[Material provided Boundary: Start]

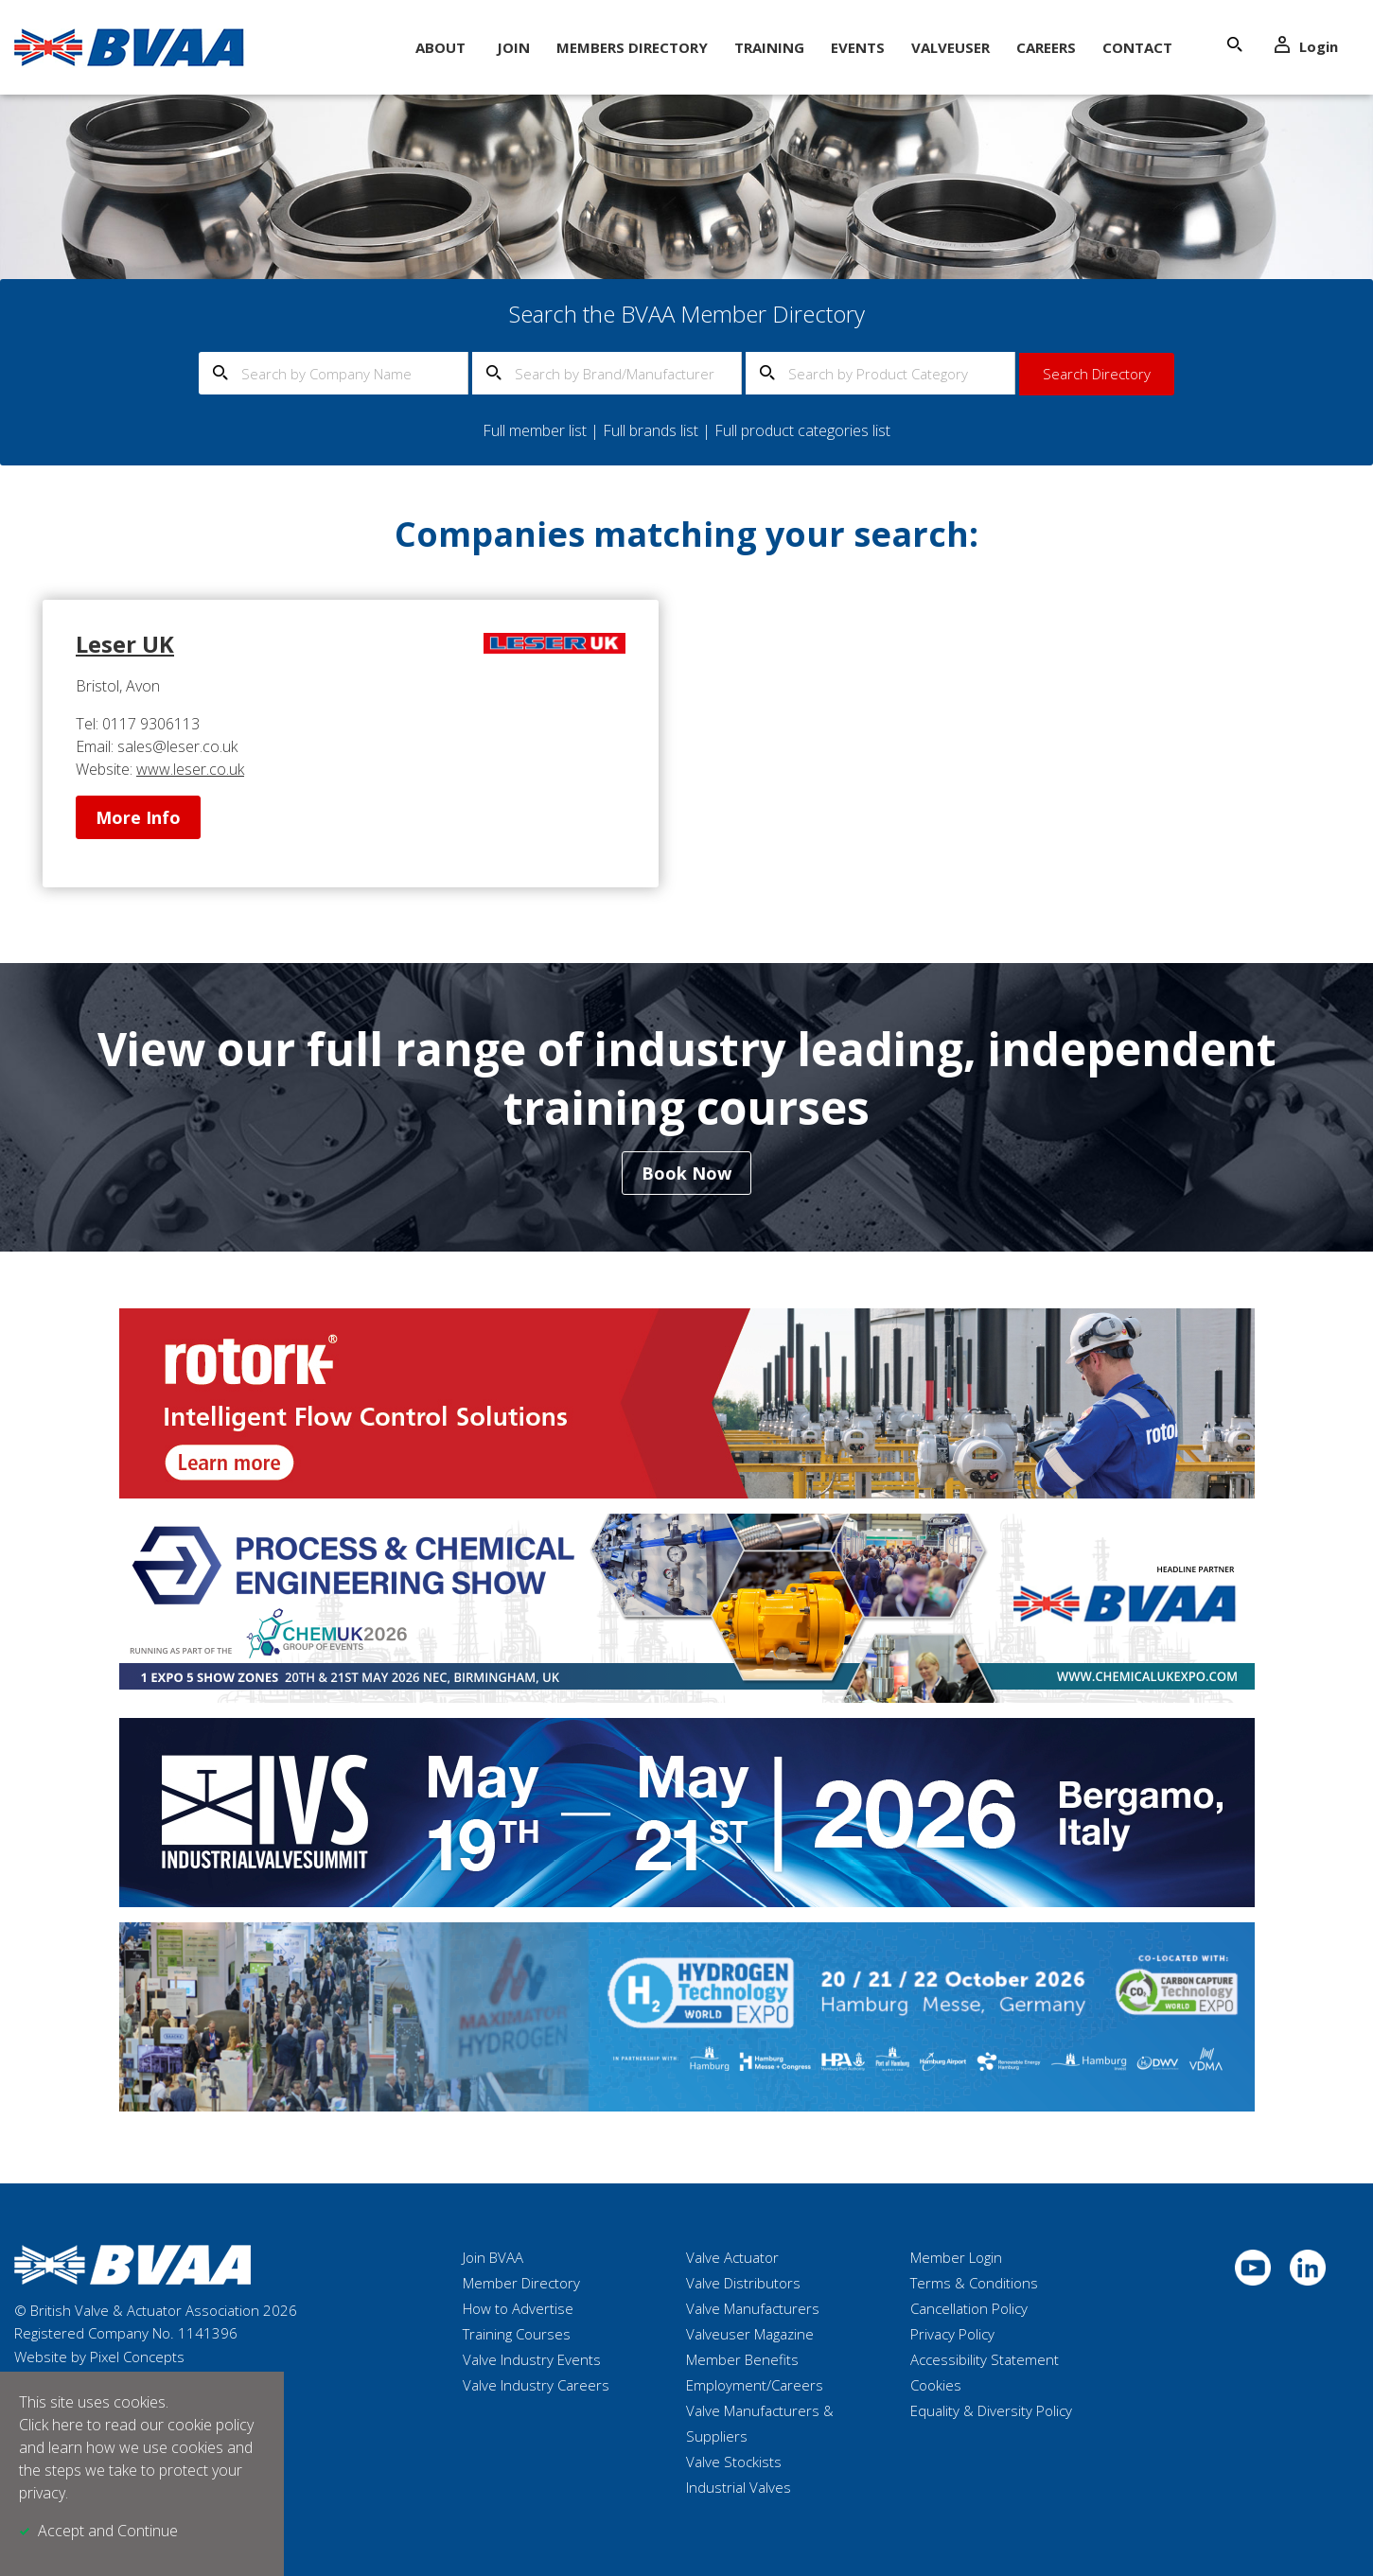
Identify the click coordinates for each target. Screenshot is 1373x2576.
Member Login (956, 2257)
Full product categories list (802, 430)
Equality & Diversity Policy (991, 2410)
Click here (51, 2424)
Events (858, 47)
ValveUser (950, 47)
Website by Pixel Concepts (99, 2356)
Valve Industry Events (532, 2359)
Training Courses (517, 2333)
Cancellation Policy (969, 2308)
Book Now (686, 1173)
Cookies (935, 2384)
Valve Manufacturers (752, 2308)
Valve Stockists (734, 2461)
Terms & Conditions (974, 2282)
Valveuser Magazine (750, 2333)
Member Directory (521, 2282)
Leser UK (125, 643)
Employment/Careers (754, 2384)
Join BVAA (493, 2257)
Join (513, 47)
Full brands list (650, 430)
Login (1306, 46)
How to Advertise (518, 2308)
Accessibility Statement (984, 2359)
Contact (1137, 47)
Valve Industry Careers (536, 2384)
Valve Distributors (743, 2282)
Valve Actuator (732, 2257)
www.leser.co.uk (190, 769)
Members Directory (632, 47)
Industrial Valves (738, 2487)
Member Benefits (742, 2359)
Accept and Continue (108, 2530)
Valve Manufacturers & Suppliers (760, 2423)
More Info (138, 817)
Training (769, 47)
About (440, 47)
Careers (1046, 47)
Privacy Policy (952, 2333)
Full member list (535, 430)
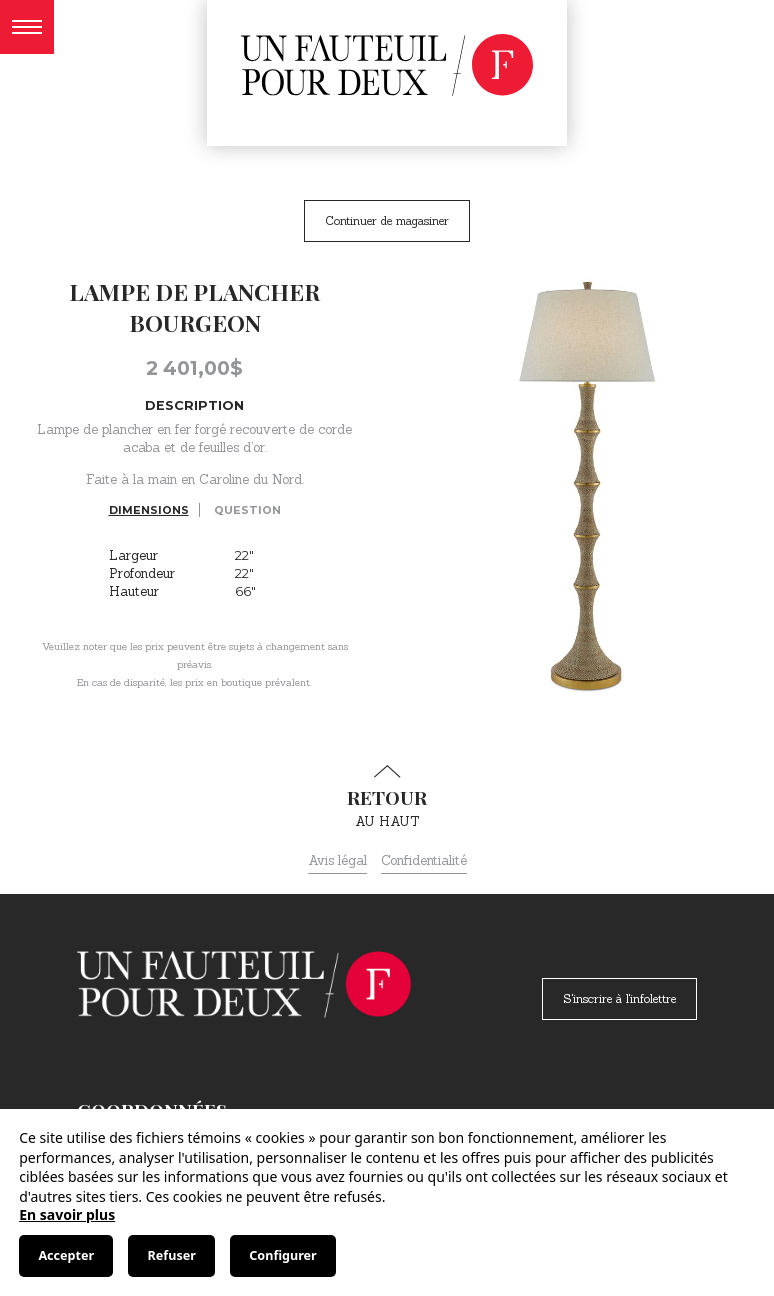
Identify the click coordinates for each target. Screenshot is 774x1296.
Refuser (172, 1255)
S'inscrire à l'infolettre (619, 998)
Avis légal (337, 860)
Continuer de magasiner (387, 220)
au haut (387, 797)
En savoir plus (67, 1214)
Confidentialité (424, 860)
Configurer (282, 1255)
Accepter (66, 1255)
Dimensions (149, 510)
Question (247, 510)
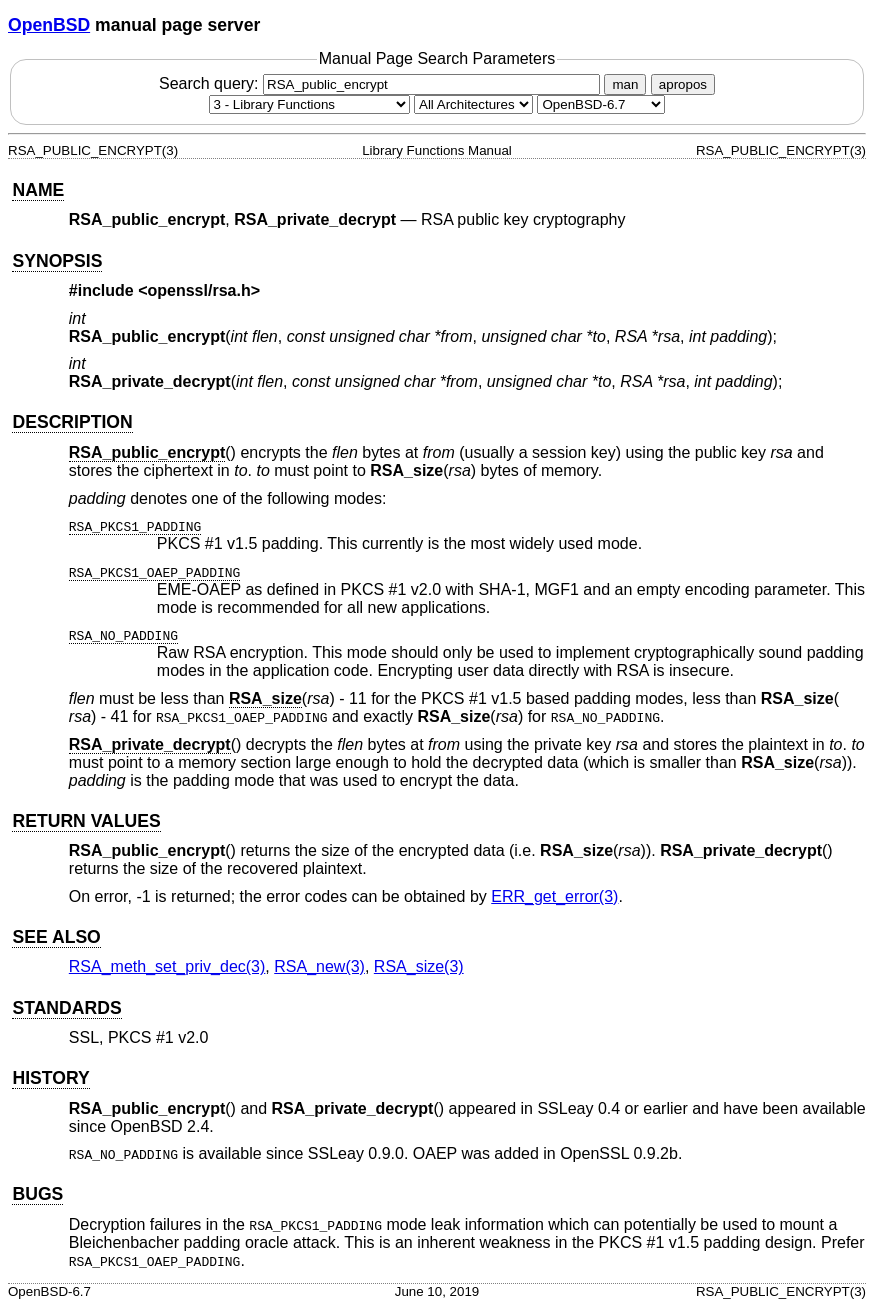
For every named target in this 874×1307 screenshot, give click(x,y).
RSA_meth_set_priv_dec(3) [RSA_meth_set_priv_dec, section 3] (167, 966)
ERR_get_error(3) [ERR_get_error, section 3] (554, 896)
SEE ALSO (56, 937)
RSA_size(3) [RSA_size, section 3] (419, 966)
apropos (683, 84)
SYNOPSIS (57, 261)
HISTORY (50, 1078)
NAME (38, 190)
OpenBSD (49, 25)
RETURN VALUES (86, 821)
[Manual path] (601, 104)
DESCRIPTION (72, 422)
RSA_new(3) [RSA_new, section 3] (319, 966)
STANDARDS (66, 1008)
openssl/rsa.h (199, 290)
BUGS (37, 1194)
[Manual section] (309, 104)
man (625, 84)
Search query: (382, 83)
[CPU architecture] (473, 104)
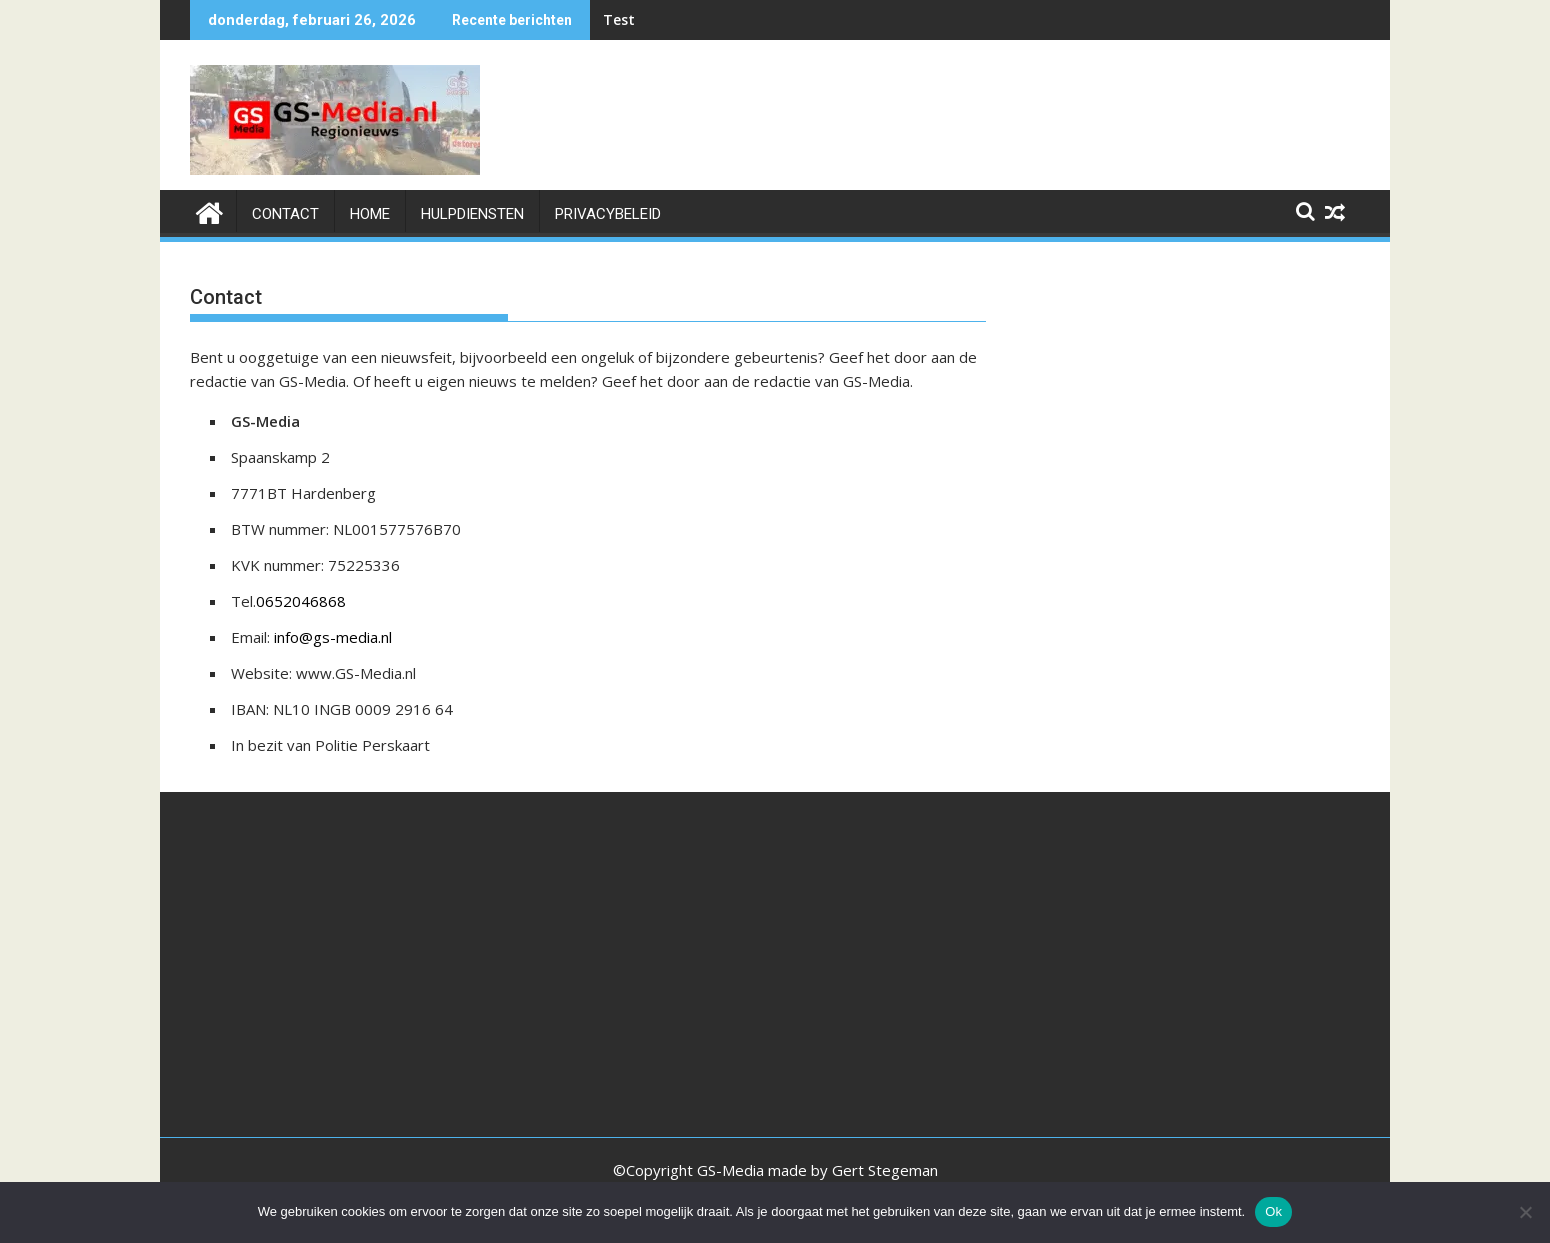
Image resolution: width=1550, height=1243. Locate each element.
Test (619, 19)
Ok (1273, 1211)
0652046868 (301, 601)
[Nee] (1525, 1212)
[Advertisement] (1184, 408)
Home (370, 214)
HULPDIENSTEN (472, 214)
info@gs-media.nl (333, 637)
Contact (285, 214)
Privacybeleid (608, 214)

[Material provided Boundary: End]

Please tally the lines of the material that contain the word "section", then give the total alone.

5